Trout Piccata with Fennel Peach Caprese Salad

HI YOU GUYS!!!! Yeah, it's been awhile. Life, you know? I missed this. 

Things have been pretty great. I could go on and on, but I think I'll just ease back into this blogging thing with these recipes and photos and virtual hugs. *HUGS* 

Summer a.f. 

Peach Fennel Caprese Salad
- 1 fennel bulb, quartered and sliced thin
- 2 tsp fennel fronds, chopped fine
- 1 large tomato, seeded, quartered, sliced thin
- 1 peach, peeled, seeded, sliced thin
- 1/2 ball fresh mozzarella, cut into matchsticks
- 1 teaspoon chopped fresh oregano
- 1 garlic clove, minced
- 5-6 fresh basil leaves, julienned
- 1 Tablespoon olive oil
- 2 Tablepoons Balsamic vinegar
- salt & pepper to taste 

Re: slicing everything: I was trying to get everything a similar shape/cut... kind of thin, bite-size slices.
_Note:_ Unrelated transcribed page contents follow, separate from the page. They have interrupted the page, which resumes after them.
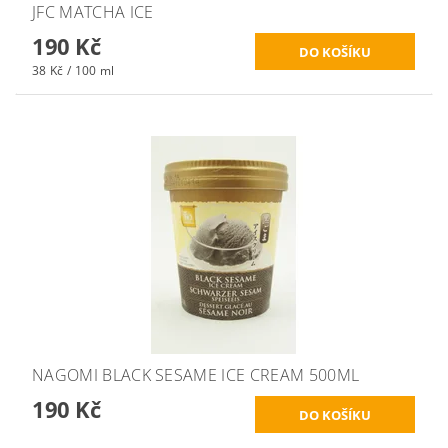
JFC MATCHA ICE
190 Kč
38 Kč / 100 ml
NAGOMI BLACK SESAME ICE CREAM 500ML
190 Kč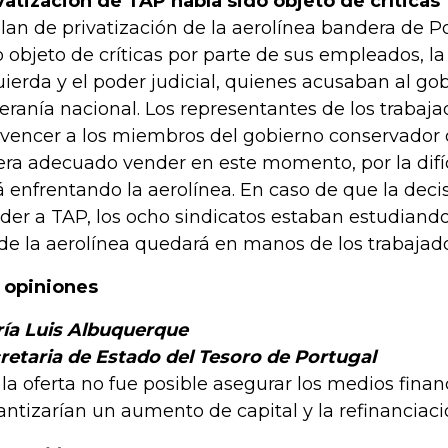
vatización de TAP había sido objeto de críticas
plan de privatización de la aerolínea bandera de 
o objeto de críticas por parte de sus empleados, l
uierda y el poder judicial, quienes acusaban al go
eranía nacional. Los representantes de los trabaja
vencer a los miembros del gobierno conservador 
era adecuado vender en este momento, por la difíc
á enfrentando la aerolínea. En caso de que la deci
der a TAP, los ocho sindicatos estaban estudiando 
de la aerolínea quedará en manos de los trabajado
 opiniones
ía Luis Albuquerque
retaria de Estado del Tesoro de Portugal
 la oferta no fue posible asegurar los medios fina
antizarían un aumento de capital y la refinanciaci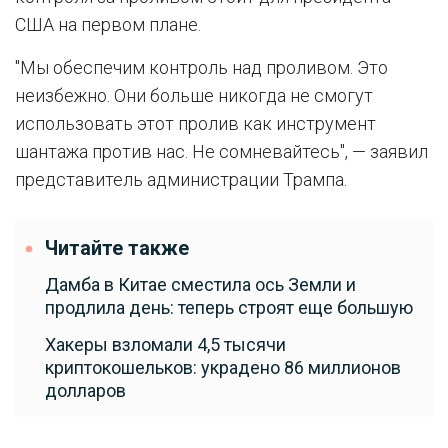
США на первом плане.
"Мы обеспечим контроль над проливом. Это
неизбежно. Они больше никогда не смогут
использовать этот пролив как инструмент
шантажа против нас. Не сомневайтесь", — заявил
представитель администрации Трампа.
Читайте также
Дамба в Китае сместила ось Земли и
продлила день: теперь строят еще большую
Хакеры взломали 4,5 тысячи
криптокошельков: украдено 86 миллионов
долларов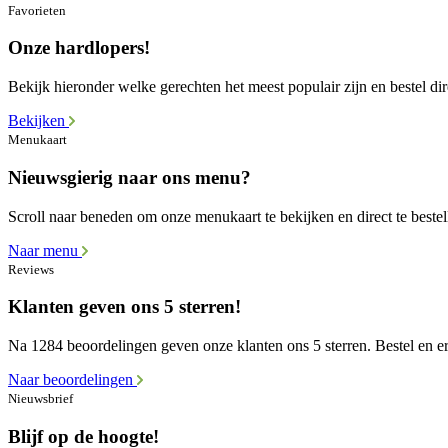
Favorieten
Onze hardlopers!
Bekijk hieronder welke gerechten het meest populair zijn en bestel dir
Bekijken
Menukaart
Nieuwsgierig naar ons menu?
Scroll naar beneden om onze menukaart te bekijken en direct te bestel
Naar menu
Reviews
Klanten geven ons 5 sterren!
Na 1284 beoordelingen geven onze klanten ons 5 sterren. Bestel en er
Naar beoordelingen
Nieuwsbrief
Blijf op de hoogte!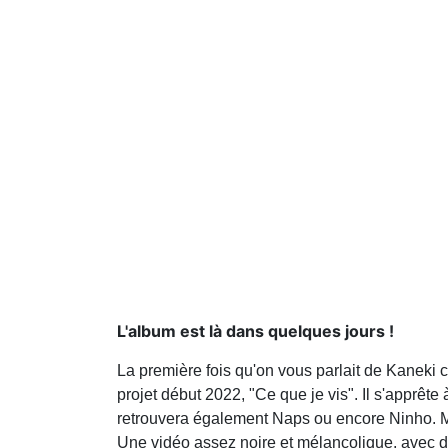
L'album est là dans quelques jours !
La première fois qu'on vous parlait de Kaneki 
projet début 2022, "Ce que je vis". Il s'apprête
retrouvera également Naps ou encore Ninho. Mais
Une vidéo assez noire et mélancolique, avec de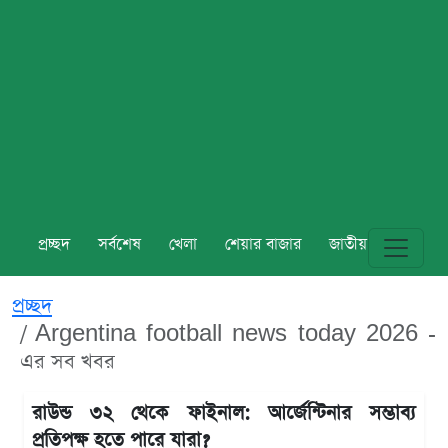
প্রচ্ছদ
সর্বশেষ
খেলা
শেয়ার বাজার
জাতীয়
বিশ্ব
প্রচ্ছদ
Argentina football news today 2026 -
এর সব খবর
রাউন্ড ৩২ থেকে ফাইনাল: আর্জেন্টিনার সম্ভাব্য
প্রতিপক্ষ হতে পারে যারা?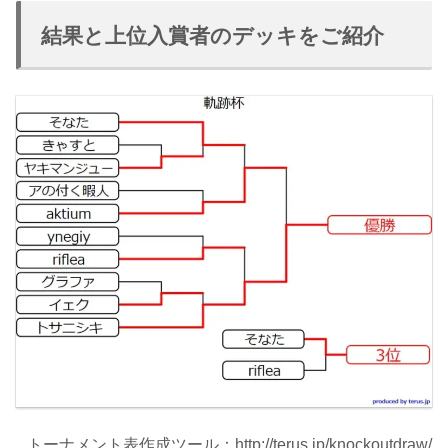
結果と上位入賞者のデッキをご紹介
トーナメント表作成ツール：http://terus.jp/knockoutdraw/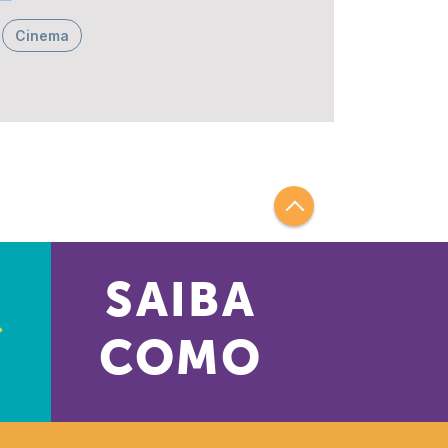
Cinema
SAIBA
COMO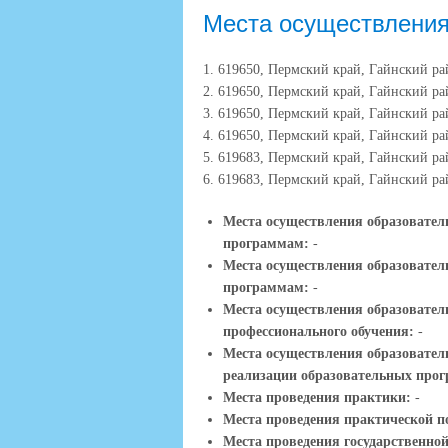
Места осуществления
1. 619650, Пермский край, Гайнский рай
2. 619650, Пермский край, Гайнский рай
3. 619650, Пермский край, Гайнский рай
4. 619650, Пермский край, Гайнский рай
5. 619683, Пермский край, Гайнский рай
6. 619683, Пермский край, Гайнский рай
Места осуществления образовател
программам:
-
Места осуществления образовате
программам:
-
Места осуществления образовател
профессионального обучения:
-
Места осуществления образовател
реализации образовательных про
Места проведения практики:
-
Места проведения практической п
Места проведения государственной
Gently toss everything to combine. Serve immediately or refrigerate up to 4 hours.

Trout Piccata
- 3 trout filets
- Flour for dusting the trout (a cup should do) 
- 4 Tablepoons butter, divided
- 3 Tablespoons lemon juice
- 3 Tablespoons capers
- salt and pepper to taste 

Spread the flour on a plate and dip the trout fillets in it to coat completely. Shake of excess flour. Melt 3 Tablespoons of butter in a large non-stick skillet. When completely melted, place trout fillets in, 1 or 2 at a time, flesh-side down. Let cook for 3 minutes then gently flip with a spatula and cook another 3 minutes. Set cooked trout aside. Add garlic and remaining butter to pan and let melt completely. Add lemon juice and stir, scraping up brown bits. Add capers and salt and pepper. Pour sauce over cooked trout, Garnish with lemon thyme, lemon wedges, and fennel fronds, if desired. Serve.

I developed a milk glass obsession while I was gone. This platter is bae.